Brazil's Inertial GDP

April 3, 2015

"Inertia," a widespread term among physicists and economists, is the state of immobility that may characterize an object. Applied to inflation, it means the tendency of prices to remain high, even if the government is actively engaged in bringing them down. Brazil has suffered from greater inflationary inertia in the past than current evidence would suggest. However, domestic prices continue to be stubbornly inert. Part of the reason is that informal indexation mechanisms still prevail as defense strategies against the country's longstanding foe. Adding insult to injury, in recent years the Brazilian government reintroduced perilous formal indexation mechanisms that increase price resistance—backward-looking rules for minimum wage adjustment are an example of this.

According to several empirical studies, Brazil's total factor productivity is stagnating.

But this is not yet another article about inertial inflation. This is a brief reflection on another inertial object that has become ever more rigid in Brazil: GDP—the GDP that barely moves, that cannot change its speed or direction. I am not speaking of the results for 2014, recently published by the National Statistical Office, the IBGE—0.1 percent growth is inert by any measure, but it is also a reflection of the deep imbalances that were diligently construed over the last four years, as are current expectations that the economy will shrink this year. While all of this is obviously relevant, the GDP that matters is not that of some particular occasion or of certain points in time. The GDP that really matters is that which reflects a country's potential, the ability to grow when problems facing the economy are not as daunting as those that currently plague Brazil. This is a loose definition of what economists call potential GDP.

What is Brazil's potential GDP? As economists are always keen to stress, potential GDP is a theoretical construct, one that does not easily lend itself to quantification. That said, attempts to quantify potential GDP are key to formulating and calibrating macroeconomic policies. During the boom years that marked the pre-Dilma period, many believed that Brazil had the potential to grow some 4 or 4.5 percent without creating additional inflationary pressures. The last four years, during President Dilma Rousseff's first mandate, everything changed. Some of the same analysts who believed in the country's 4 percent potential no longer expect that the country can grow more than half of that.

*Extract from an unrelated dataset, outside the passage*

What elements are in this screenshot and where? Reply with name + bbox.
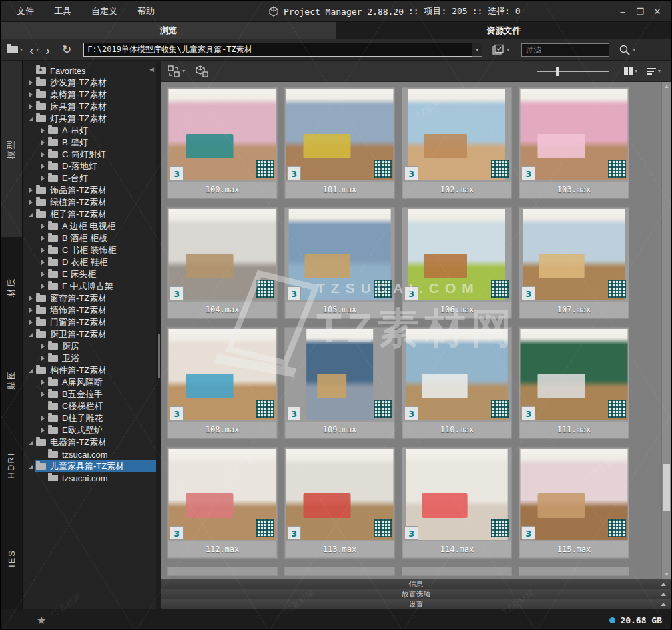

Why? There are several ways to measure a country's potential GDP, from the most sophisticated empirical methods to the most intricate theoretical models. However, what all growth theories have in common is the idea that economies need productivity gains, an expansion of the workforce and effective capital stock increases—both human and productive—in order to grow. Separating each of these components to assess Brazil's growth trajectory leads us to a frustrating conclusion: The country's potential GDP is indeed inertial. According to several empirical studies, Brazil's total factor productivity is stagnating. Moreover, following an extraordinary period of sustained expansion, the workforce is likely to lose impetus, especially as the demographic dividend, the one that Brazil wasted so thoroughly, comes to an end. How did the country waste its demographic dividend? Mainly by not investing in the quality of education, thereby failing to build adequate stocks of human capital. As for productive capital? Productive capital, such as machines and equipment, needs investment. How can one envisage that investment will be restored in a country mired in corruption scandals, plagued by an inoperative government, and characterized as one of the most closed economies in the world? In light of the current political difficulties and hard budget constraints, elaborate plans to rebuild Brazil's infrastructure and transform the country into something more than a slogan—the "Educator Nation" ("Pátria Educadora") exhorted by President Rousseff—seem decidedly far-fetched. Rather, a more fruitful direction would appear to be a move towards greater trade openness and integration with the rest of the world. Opportunities abound, especially as trade accords such as the Trans-Pacific Partnership and the Transatlantic Trade and Investment Partnership start to come onstream. As many studies published by the Peterson Institute for International Economics show, there is a vast literature linking productivity and openness, openness and growth.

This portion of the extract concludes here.